Another claim put out by the campaign was that Dominion Voting Systems had thrown out millions of votes for Donald Trump. This seems to stem from a report from One American News Network (OANN), a far-right media outlet, that claimed to have a report from Edison Research that stated that 2.7 million votes were deleted for Trump.  When reached for comment the president of Edison Research said they filed no such report.  There was also the claim that Sharpie pens would bleed through voting ballets causing those votes to be thrown out, but this was also proven to be false.  This did not stop President Trump from tweeting about the report, despite a lack of hard evidence to support the claim.  One of his lawyers, Sidney Powell, also latched onto the conspiracy, adding to the original claim by saying that Dominion was connected to former Venezuelan dictator Hugo Chavez.  This and several other claims about the company and their machines, including the ones already listed, were debunked by the company themselves.
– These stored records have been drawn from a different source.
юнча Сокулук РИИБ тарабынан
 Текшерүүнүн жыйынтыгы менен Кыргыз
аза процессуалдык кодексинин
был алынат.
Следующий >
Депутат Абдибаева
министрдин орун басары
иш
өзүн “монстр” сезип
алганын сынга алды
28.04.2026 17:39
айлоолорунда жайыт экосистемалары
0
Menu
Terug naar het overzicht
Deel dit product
One theory was boosted by Fox News’ Tucker Carlson who put out a list of “dead voters.” This almost immediately came back as a false claim when several outlets went and found the supposedly deceased voters.  The most high-profile of these being a claim that Mr. James Blalock had cast a mail-in ballot despite being deceased for 14-years.  In fact, Mr. James Blalock did not vote in the 2020 election, Mrs. James Blalock, his widow, cast a vote under her married name.  Tucker Carlson did offer a retraction of his statement, and said they were given false information.
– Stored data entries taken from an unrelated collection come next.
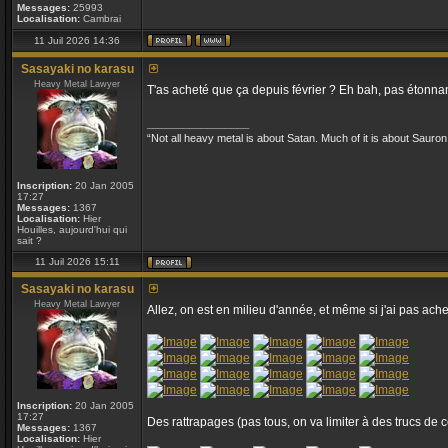
Messages:
25993
Localisation:
Cambrai
11 Juil 2026 14:36
Sasayaki no karasu
Heavy Metal Lawyer
T'as acheté que ça depuis février ? Eh bah, pas étonnan
_________________
“Not all heavy metal is about Satan. Much of it is about Sauron
Inscription:
20 Jan 2005
17:27
Messages:
1367
Localisation:
Hier
Houilles, aujourd'hui qui
sait ?
11 Juil 2026 15:11
Sasayaki no karasu
Heavy Metal Lawyer
Allez, on est en milieu d'année, et même si j'ai pas ach
Inscription:
20 Jan 2005
17:27
Des rattrapages (pas tous, on va limiter à des trucs de ce
Messages:
1367
Localisation:
Hier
No article about conspiracy theories in 2020 would be complete without a mention of QAnon.  Due to the graphic nature of the theory itself, we will not go into the details of the theory, but in summary, the theory, states that a global cabal of “deep state, Satanist” operatives are kidnapping children for nefarious purposes.  This information is provided by an anonymous source who claims to be a White House official who goes by the name “Q”.  Q provides their followers with “Q-drops,” which are riddles meant to be solved by the community on the website previously known as “Four-Chan.”  While they started on the obscure corners of the Internet, they have recently become mainstream during the 2020 election, even going so far as to highjack the hashtag “Save the Children,” making a hashtag had been used to promote anti-human trafficking causes into a signal boost for QAnon conspiracy theorists.  Several crimes have been committed by the followers of this conspiracy and the FBI has listed it as a domestic terrorism threat.  When asked for comment about what he thought of QAnon supporters, the president simply said, “I heard these are people who love our country.”